*** Block opens ***

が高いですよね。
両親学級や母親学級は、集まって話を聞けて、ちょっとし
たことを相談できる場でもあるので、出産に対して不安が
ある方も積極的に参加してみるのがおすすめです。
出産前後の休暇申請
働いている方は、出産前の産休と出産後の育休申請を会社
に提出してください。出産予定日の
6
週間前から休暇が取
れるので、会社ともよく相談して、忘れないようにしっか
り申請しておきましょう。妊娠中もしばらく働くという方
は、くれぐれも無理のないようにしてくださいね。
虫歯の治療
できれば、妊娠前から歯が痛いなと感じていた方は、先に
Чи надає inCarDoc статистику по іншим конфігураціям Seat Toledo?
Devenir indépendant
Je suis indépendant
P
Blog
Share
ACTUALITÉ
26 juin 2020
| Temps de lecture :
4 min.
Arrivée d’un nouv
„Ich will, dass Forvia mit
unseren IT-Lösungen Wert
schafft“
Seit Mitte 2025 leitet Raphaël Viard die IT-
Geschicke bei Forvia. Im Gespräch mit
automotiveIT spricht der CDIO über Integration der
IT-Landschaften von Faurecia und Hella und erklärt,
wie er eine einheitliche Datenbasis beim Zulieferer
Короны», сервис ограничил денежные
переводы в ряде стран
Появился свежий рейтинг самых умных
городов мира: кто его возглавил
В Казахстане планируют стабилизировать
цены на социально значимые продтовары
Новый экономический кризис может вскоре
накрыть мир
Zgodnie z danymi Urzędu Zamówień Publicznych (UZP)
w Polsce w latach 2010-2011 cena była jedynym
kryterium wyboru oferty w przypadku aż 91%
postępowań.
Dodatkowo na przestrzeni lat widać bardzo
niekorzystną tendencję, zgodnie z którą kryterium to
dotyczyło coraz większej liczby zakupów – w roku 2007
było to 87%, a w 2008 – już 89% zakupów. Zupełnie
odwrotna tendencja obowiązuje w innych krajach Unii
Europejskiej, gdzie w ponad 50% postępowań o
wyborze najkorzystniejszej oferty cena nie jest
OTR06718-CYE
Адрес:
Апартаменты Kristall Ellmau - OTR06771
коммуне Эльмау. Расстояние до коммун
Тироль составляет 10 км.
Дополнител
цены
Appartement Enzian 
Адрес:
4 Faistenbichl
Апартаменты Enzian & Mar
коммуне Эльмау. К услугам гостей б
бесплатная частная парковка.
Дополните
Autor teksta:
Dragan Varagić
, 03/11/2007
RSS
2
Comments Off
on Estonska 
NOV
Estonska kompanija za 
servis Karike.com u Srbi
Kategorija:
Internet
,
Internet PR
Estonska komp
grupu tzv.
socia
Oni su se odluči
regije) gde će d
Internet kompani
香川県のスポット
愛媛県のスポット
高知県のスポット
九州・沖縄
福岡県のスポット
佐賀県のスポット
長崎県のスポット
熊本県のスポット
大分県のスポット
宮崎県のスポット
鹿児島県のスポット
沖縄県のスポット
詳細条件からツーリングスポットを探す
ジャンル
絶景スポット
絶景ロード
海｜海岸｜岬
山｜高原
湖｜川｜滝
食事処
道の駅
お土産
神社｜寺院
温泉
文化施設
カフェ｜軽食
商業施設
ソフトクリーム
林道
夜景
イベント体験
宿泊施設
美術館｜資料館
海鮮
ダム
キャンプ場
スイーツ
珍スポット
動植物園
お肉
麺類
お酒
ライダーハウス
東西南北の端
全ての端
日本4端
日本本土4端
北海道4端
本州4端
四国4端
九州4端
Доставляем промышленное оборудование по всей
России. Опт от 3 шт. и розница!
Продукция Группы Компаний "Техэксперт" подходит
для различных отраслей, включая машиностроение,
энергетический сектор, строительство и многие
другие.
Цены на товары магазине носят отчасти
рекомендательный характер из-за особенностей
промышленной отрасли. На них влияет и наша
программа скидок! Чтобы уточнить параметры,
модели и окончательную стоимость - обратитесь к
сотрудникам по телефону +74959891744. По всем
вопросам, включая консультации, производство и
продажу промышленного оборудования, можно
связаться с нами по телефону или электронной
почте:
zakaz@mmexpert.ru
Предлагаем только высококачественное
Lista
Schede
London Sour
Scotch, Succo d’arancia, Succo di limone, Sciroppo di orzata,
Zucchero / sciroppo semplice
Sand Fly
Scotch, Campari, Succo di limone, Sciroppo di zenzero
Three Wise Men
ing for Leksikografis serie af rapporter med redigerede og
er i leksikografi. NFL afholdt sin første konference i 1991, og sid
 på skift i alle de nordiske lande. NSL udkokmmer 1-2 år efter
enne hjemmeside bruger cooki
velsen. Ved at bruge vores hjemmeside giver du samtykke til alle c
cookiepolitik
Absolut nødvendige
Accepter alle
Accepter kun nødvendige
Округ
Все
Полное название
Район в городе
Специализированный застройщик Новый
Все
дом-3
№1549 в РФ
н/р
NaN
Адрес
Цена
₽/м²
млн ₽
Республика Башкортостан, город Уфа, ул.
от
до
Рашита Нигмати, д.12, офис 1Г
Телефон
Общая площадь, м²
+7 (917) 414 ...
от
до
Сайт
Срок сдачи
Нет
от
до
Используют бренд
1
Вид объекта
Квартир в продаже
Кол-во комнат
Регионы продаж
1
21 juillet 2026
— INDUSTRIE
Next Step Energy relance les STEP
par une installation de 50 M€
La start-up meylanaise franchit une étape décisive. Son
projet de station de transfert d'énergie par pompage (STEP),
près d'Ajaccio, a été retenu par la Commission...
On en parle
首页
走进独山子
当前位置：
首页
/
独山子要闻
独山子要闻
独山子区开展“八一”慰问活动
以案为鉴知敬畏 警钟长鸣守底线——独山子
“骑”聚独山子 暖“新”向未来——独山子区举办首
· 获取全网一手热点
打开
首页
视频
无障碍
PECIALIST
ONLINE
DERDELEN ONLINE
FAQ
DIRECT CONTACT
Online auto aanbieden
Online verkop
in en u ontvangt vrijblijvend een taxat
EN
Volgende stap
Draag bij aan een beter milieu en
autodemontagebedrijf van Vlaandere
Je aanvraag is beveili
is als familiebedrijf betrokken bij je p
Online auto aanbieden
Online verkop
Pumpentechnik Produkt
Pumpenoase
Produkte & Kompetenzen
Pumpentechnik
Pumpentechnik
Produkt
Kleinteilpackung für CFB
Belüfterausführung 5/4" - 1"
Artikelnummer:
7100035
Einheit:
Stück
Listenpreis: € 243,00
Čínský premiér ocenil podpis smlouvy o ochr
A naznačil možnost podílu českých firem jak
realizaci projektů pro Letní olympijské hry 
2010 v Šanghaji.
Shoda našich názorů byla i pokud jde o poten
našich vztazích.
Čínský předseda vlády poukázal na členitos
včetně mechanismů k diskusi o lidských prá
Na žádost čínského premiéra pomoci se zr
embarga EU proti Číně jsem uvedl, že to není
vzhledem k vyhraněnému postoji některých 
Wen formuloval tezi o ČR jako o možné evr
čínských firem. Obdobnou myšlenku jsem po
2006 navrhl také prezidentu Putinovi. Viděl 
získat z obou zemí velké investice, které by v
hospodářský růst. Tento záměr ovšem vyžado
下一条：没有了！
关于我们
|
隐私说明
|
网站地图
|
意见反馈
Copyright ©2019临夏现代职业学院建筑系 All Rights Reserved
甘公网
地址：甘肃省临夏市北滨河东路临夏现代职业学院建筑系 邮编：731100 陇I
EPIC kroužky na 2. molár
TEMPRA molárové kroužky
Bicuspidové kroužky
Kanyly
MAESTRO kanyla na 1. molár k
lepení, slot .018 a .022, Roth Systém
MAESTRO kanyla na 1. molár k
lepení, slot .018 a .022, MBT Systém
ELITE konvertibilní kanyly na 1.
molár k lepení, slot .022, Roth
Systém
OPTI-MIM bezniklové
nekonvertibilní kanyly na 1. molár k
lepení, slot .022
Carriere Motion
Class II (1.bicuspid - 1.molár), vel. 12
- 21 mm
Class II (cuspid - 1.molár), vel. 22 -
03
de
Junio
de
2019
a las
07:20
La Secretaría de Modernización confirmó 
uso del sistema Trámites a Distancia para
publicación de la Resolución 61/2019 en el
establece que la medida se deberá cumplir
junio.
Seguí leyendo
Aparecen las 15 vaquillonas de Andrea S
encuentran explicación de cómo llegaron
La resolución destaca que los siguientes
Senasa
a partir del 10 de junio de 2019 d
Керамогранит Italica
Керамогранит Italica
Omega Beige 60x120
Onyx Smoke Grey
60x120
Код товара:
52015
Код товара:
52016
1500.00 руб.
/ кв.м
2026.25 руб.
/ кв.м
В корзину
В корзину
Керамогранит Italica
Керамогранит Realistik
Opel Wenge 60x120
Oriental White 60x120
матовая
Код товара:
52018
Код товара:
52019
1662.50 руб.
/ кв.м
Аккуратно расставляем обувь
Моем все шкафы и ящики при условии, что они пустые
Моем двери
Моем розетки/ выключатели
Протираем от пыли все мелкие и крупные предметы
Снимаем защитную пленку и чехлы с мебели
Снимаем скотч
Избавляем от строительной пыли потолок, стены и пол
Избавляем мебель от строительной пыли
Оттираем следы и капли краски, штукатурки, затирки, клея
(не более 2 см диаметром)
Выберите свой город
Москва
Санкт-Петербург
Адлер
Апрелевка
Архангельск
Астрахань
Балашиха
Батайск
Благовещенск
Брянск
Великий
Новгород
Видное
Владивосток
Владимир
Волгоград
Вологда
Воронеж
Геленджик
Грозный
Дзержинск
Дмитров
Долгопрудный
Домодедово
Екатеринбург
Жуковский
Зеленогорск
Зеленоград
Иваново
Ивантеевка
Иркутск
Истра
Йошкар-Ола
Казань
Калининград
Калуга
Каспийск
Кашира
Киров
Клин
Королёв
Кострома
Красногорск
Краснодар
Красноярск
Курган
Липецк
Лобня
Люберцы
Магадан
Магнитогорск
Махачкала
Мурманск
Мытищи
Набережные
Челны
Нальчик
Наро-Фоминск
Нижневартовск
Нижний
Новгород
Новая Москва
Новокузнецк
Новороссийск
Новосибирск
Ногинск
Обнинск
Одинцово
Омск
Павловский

*** Block closes ***

What you have to do: Could you please copy the lines of the listing above exactly, from its first line through the line bearing "postępowań.", and nothing more?

Answer to the exercise:
が高いですよね。
両親学級や母親学級は、集まって話を聞けて、ちょっとし
たことを相談できる場でもあるので、出産に対して不安が
ある方も積極的に参加してみるのがおすすめです。
出産前後の休暇申請
働いている方は、出産前の産休と出産後の育休申請を会社
に提出してください。出産予定日の
6
週間前から休暇が取
れるので、会社ともよく相談して、忘れないようにしっか
り申請しておきましょう。妊娠中もしばらく働くという方
は、くれぐれも無理のないようにしてくださいね。
虫歯の治療
できれば、妊娠前から歯が痛いなと感じていた方は、先に
Чи надає inCarDoc статистику по іншим конфігураціям Seat Toledo?
Devenir indépendant
Je suis indépendant
P
Blog
Share
ACTUALITÉ
26 juin 2020
| Temps de lecture :
4 min.
Arrivée d’un nouv
„Ich will, dass Forvia mit
unseren IT-Lösungen Wert
schafft“
Seit Mitte 2025 leitet Raphaël Viard die IT-
Geschicke bei Forvia. Im Gespräch mit
automotiveIT spricht der CDIO über Integration der
IT-Landschaften von Faurecia und Hella und erklärt,
wie er eine einheitliche Datenbasis beim Zulieferer
Короны», сервис ограничил денежные
переводы в ряде стран
Появился свежий рейтинг самых умных
городов мира: кто его возглавил
В Казахстане планируют стабилизировать
цены на социально значимые продтовары
Новый экономический кризис может вскоре
накрыть мир
Zgodnie z danymi Urzędu Zamówień Publicznych (UZP)
w Polsce w latach 2010-2011 cena była jedynym
kryterium wyboru oferty w przypadku aż 91%
postępowań.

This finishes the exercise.